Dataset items
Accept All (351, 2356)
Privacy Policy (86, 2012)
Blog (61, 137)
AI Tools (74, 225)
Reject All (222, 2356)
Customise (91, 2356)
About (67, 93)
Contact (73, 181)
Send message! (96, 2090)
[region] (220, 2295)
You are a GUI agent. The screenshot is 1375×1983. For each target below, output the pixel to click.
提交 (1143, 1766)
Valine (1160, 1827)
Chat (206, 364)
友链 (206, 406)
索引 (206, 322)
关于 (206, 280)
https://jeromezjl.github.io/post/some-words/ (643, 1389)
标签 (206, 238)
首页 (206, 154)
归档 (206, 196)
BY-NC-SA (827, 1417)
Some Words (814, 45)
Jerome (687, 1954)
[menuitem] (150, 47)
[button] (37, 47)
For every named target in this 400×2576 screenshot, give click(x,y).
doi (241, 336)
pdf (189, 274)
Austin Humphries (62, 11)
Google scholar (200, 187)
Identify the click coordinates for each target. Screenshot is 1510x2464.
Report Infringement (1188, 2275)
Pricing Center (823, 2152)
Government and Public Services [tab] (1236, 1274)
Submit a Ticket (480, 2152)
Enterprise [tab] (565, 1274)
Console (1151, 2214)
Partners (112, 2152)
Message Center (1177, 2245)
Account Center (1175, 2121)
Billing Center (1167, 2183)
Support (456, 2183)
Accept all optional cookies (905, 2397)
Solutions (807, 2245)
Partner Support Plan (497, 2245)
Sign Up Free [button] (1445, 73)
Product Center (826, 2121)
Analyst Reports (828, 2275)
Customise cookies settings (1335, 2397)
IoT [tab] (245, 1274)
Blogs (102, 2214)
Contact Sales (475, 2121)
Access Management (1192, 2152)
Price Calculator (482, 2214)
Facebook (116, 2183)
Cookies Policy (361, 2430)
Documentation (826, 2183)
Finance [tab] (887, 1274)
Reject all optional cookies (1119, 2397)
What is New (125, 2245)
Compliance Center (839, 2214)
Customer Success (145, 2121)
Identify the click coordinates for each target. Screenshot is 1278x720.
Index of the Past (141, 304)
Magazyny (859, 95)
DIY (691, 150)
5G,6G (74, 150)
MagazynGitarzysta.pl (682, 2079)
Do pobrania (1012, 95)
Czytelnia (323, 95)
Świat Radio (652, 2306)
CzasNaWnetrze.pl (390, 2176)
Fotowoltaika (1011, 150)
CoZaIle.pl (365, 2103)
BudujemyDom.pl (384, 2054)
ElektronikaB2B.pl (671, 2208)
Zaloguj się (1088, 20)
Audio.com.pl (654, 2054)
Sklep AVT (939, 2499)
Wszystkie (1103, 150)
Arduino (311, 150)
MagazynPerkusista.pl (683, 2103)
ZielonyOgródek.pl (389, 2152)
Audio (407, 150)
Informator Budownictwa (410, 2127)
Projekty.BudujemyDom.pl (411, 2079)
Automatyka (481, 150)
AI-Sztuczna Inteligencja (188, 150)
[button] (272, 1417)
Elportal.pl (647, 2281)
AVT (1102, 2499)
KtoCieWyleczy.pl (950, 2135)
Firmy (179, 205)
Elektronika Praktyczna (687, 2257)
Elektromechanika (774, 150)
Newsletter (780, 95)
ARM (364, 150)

● **Problem to work on**
Beginning at the line with "KtoCieWyleczy.pl (950, 2135)" and ending at the last line of the entries, print every line exactly.

● **Response to the task**
KtoCieWyleczy.pl (950, 2135)
Firmy (179, 205)
Elektronika Praktyczna (687, 2257)
Elektromechanika (774, 150)
Newsletter (780, 95)
ARM (364, 150)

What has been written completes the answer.